Distributed HTM?

I have dabbled with Thesbian, which is an agent based environment in Python. I did wonder about how nupic HTM might be distributed and the use of agent based concurrency made some sense? I note an amalgam of nupic and torch. What about ray.io? Is it too soon to dream?

Cheers,
A

5 Likes

A year and a half ago, I’d done some work starting an HTM implementation in Elixir, where each column acts as an agent sending messages around in a pool.

Seeing as how we’ve been given some time here, I’ve been dusting that off and looking at revamping it as a web API.

I’ll resurrect my old thread in the morning and bring my repo online.

Be well.

1 Like

IMO it would be interesting to see topology implemented in a distributed manner.

2 Likes

From my experience. Running a single HTM layer on multiple systems is likely a very bad idea. HTM is entirely bounded by the memory bandwidth available to it. Having a distributed system to process a HTM layer is going to drastically decease the effective bandwidth due to communication latency and networks are just slow compare to DRAM.

On the other hand, distributing HTM to multiple systems sounds promising. And is a a planned feature of my HTM library. But I didn’t got around to build it nor have a piratical use. It could be useful to scale 1k brain theory to human scale. But we need a fully working TBT theory before that.

1 Like

It doesn’t make sense to distribute the same task (htm layer) in multiple distributed units. At least in the perspective of distributed computing. If distributed computing is used in HTM I would recommend using decoupled tasks that can be run independently in distributed units, therefore drastically minimizing communication between units. Communication is only done ideally during aggregation of results.

1 Like

Currently, the topology looks like this:

server–> pool manager --> columns.

Each part is its own process, using the BEAM VM’s concept of lighweight threads. Each process holds its own state, and communicates with others via messaging. This allows each column to act as an independent entity, which makes modelling a bit easier. Where Elixir is built on top of Erlang, and Erlang’s BEAM VM already includes the ability to scale and distribute work across hosts, reducing the amount of engineering we’d have to do. The VM automatically distributes processes across all the cores in a system, and across the hosts whenever a new node is added.

Current process flow:

Step one:
encoder(s) ---- SDR —> pool —(broadcast message)–> column(s); check overlaps and predictive state

Step two:
pool <—(connection count messages)— column(s)

Step three:
pool —(to winners)—> column(s): strengthen overlap connections; if in predictive state, strengthen. If not, burst.

Step four:
Update pool state, so that it is able to be queried from remote host

Planned expansions: remote callbacks for “IO block system” (state machine which amplifies/dampens pool’s connections to IO block depending on current state, whose parameters can be configurable).

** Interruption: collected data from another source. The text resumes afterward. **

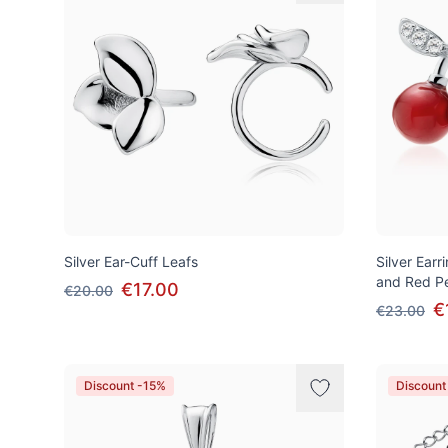
Silver Ear-Cuff Leafs
Silver Earr
and Red Pe
€17.00
€20.00
€
€23.00
Discount -15%
Discount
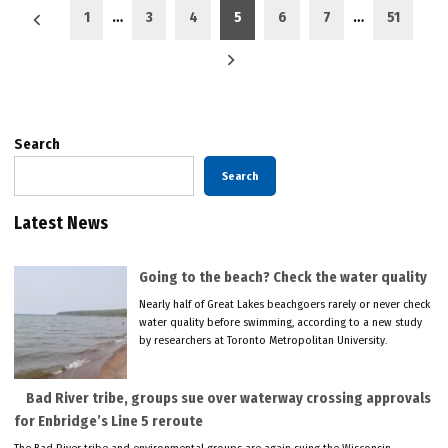
Posts
1
…
3
4
5
6
7
…
51
pagination
Search
Search
Latest News
Going to the beach? Check the water quality
Nearly half of Great Lakes beachgoers rarely or never check
water quality before swimming, according to a new study
by researchers at Toronto Metropolitan University.
Bad River tribe, groups sue over waterway crossing approvals
for Enbridge’s Line 5 reroute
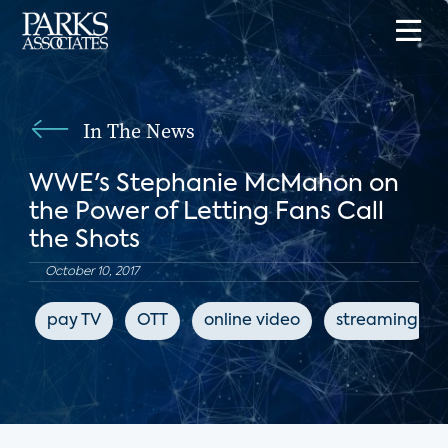
In The News
WWE's Stephanie McMahon on
the Power of Letting Fans Call
the Shots
October 10, 2017
pay TV
OTT
online video
streaming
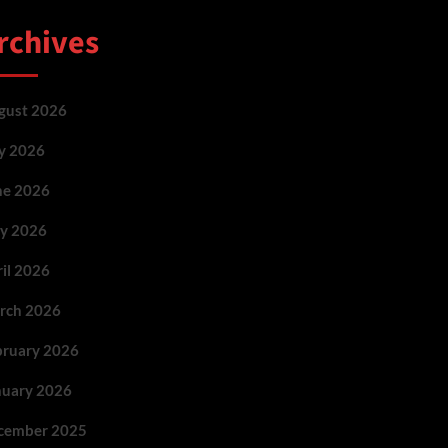
rchives
gust 2026
ly 2026
ne 2026
y 2026
ril 2026
rch 2026
bruary 2026
nuary 2026
cember 2025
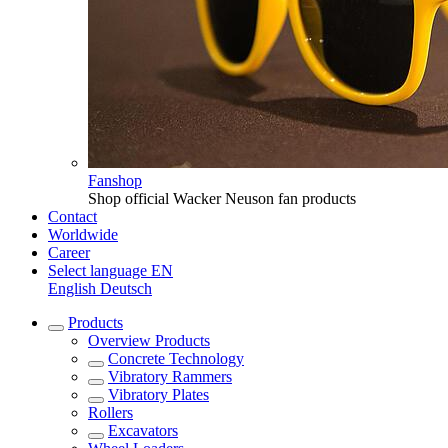
Fanshop
Shop official Wacker Neuson fan products
Contact
Worldwide
Career
Select language
EN
English
Deutsch
Products
Overview
Products
Concrete Technology
Vibratory Rammers
Vibratory Plates
Rollers
Excavators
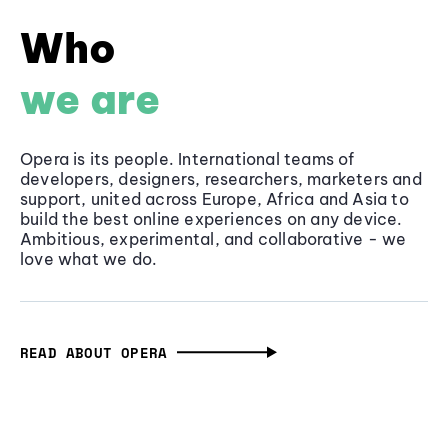
Who
we are
Opera is its people. International teams of
developers, designers, researchers, marketers and
support, united across Europe, Africa and Asia to
build the best online experiences on any device.
Ambitious, experimental, and collaborative - we
love what we do.
READ ABOUT OPERA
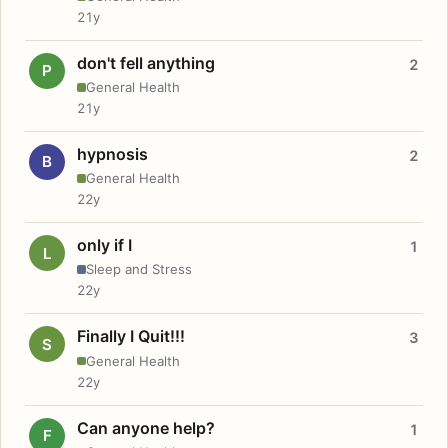
21y
don't fell anything
2
P
General Health
21y
hypnosis
2
B
General Health
22y
only if I
1
L
Sleep and Stress
22y
Finally I Quit!!!
3
S
General Health
22y
Can anyone help?
1
F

Intended use is for writing controllers for simulators, where controller would encode simulator conditions and send SDRs to pool server, which would then asynchronously send a callback with output data. Using this model, could even connect to robotics projects using something like ESP32 or its cousins for real world experiments.

Anyway, had actual work come in yesterday afternoon, which might throw back my repo setup just a bit. I’ll revive that old thread when I get my code up.

4 Likes

I applaud you for leveraging BEAM / Erlang / Elixir to do this. I surmise you are also making heavy use of the OTP?

2 Likes

Heavy OTP use, with GenServers out the wazoo. Tweaking a bit to see if I can get some better efficiency gains. Think I should have time to upload my current stuff this evening.

1 Like

I put a few hours of thought into what it would take to simulate this, memory and costs, using existing hardware, and aiming for minimal memory footprint. I’ll write a little later about using customized hardware (ASIC/FPGA) for doing the same activity, and its costs.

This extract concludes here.